Le Devoir, Montréal, édition du samedi le 10 février 2007, page C6 – le devoir de philo.

Texte de l'article

“Le devoir de philo.
Nietzsche contre l'utilitarisme de l'école Villepin

La culture n'est pas générale mais toujours particulière dans ses effets sur un individu particulier: c'est pourquoi elle est un vecteur de liberté.”

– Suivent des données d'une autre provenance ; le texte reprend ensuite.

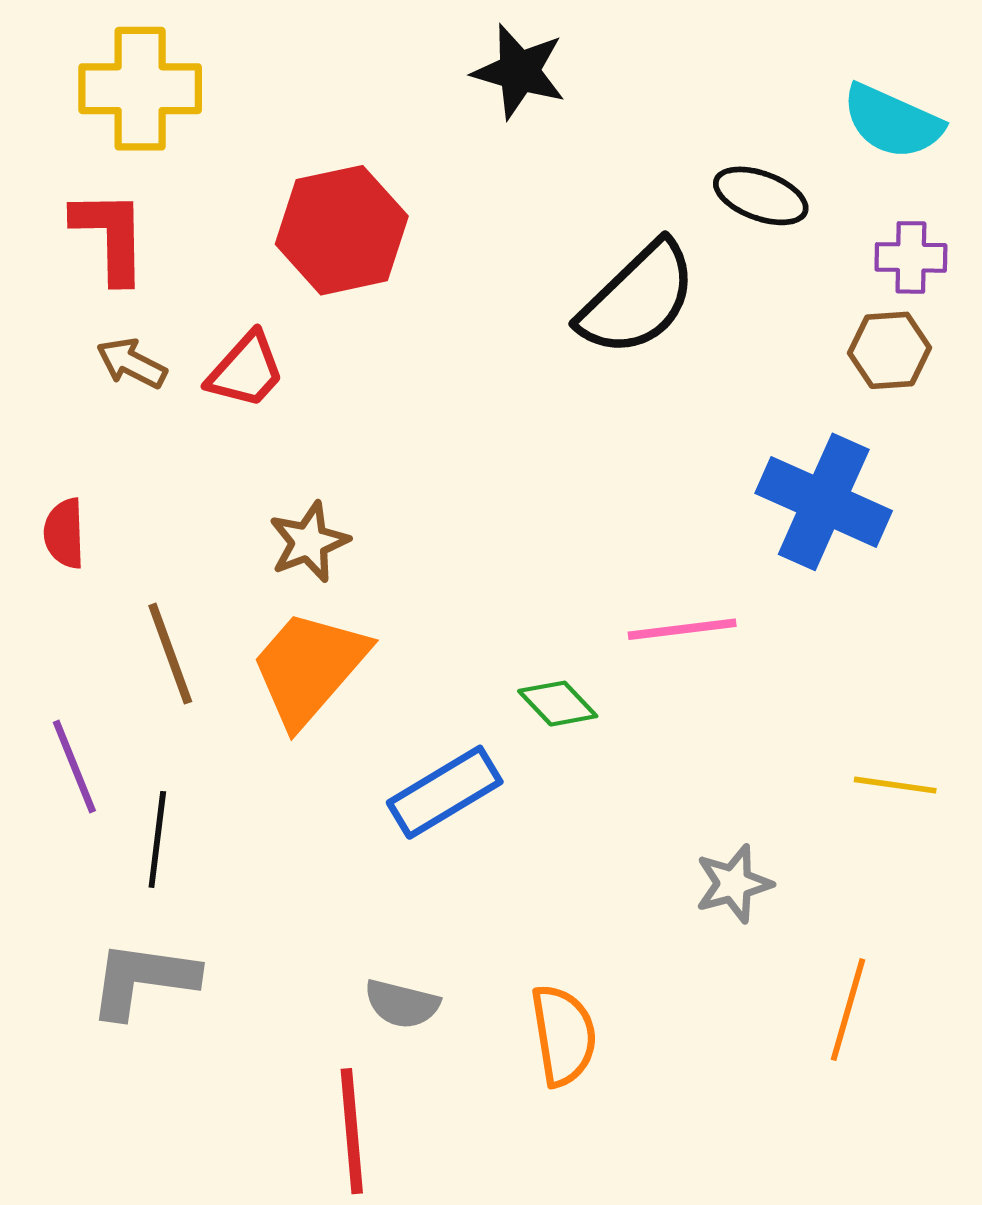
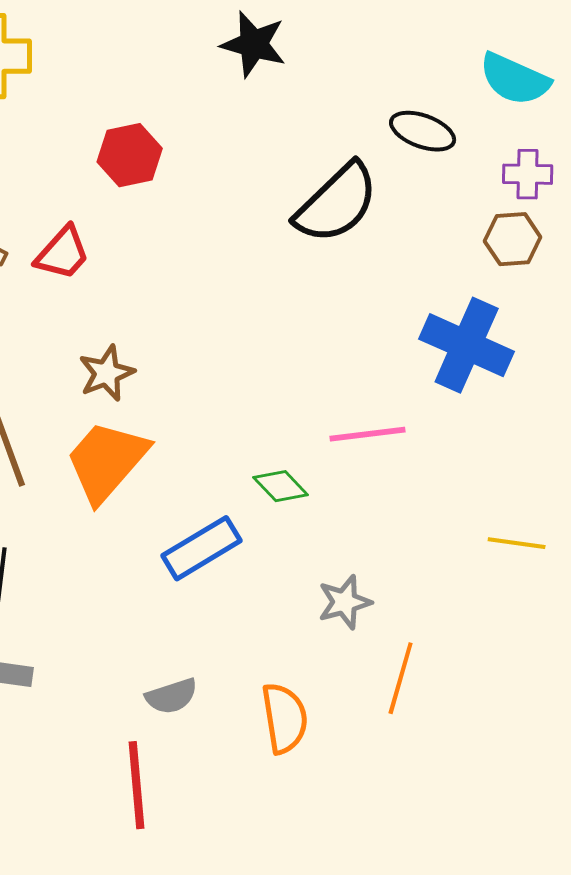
red hexagon: (342, 230) -> (130, 155), size x0.7
gray star: (734, 884) -> (345, 602), moved
gray semicircle: (402, 1004) -> (172, 696), turned -32
orange line: (848, 1010) -> (401, 678), moved

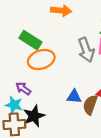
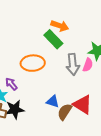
green rectangle: (31, 40) -> (53, 39), moved

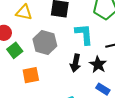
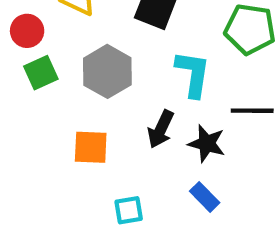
black star: (98, 64) -> (207, 144), turned -30
orange square: (31, 75) -> (91, 147), moved

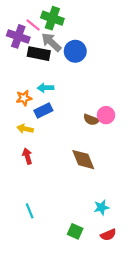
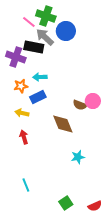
purple cross: (18, 36) -> (16, 57), moved
blue circle: (75, 51) -> (66, 31), moved
brown diamond: (83, 160) -> (63, 124), moved
cyan star: (101, 207) -> (78, 157), moved
green square: (75, 231) -> (66, 203), turned 32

par Charles Pépin, Agrégé de philosophie.
[Autorisation accordée par l'auteur le 13 février 2007 de diffuser cet article]
Courriel:
charlespepin@wanadoo.fr

La philosophie nous permet de mieux comprendre le monde actuel : tel est un des arguments les plus souvent évoqués par les professeurs de philosophie pour justifier l'enseignement de leur matière au collégial. Le Devoir leur a lancé le défi à eux, mais aussi à d'autres auteurs, de décrypter une question d'actualité à partir des thèses d'un grand philosophe. Toutes les deux semaines, nous publions leur « Devoir de philo ». Cette fois, un invité français, Charles Pépin, a répondu à notre invitation de traiter d'une question d'actualité dans l'Hexagone. 

 

Il y a encore quelques mois, l'école, en France, était obligatoire jusqu'à 16 ans. Mais cet âge a été abaissé à 14 ans par la loi du 31 mars 2006, présentée par le premier ministre Dominique de Villepin. Baptisée sans ironie Loi sur l'égalité des chances, elle fut adoptée en réaction à la « crise des banlieues ». Comment Nietzsche peut-il nous aider à mieux comprendre cette affaire? 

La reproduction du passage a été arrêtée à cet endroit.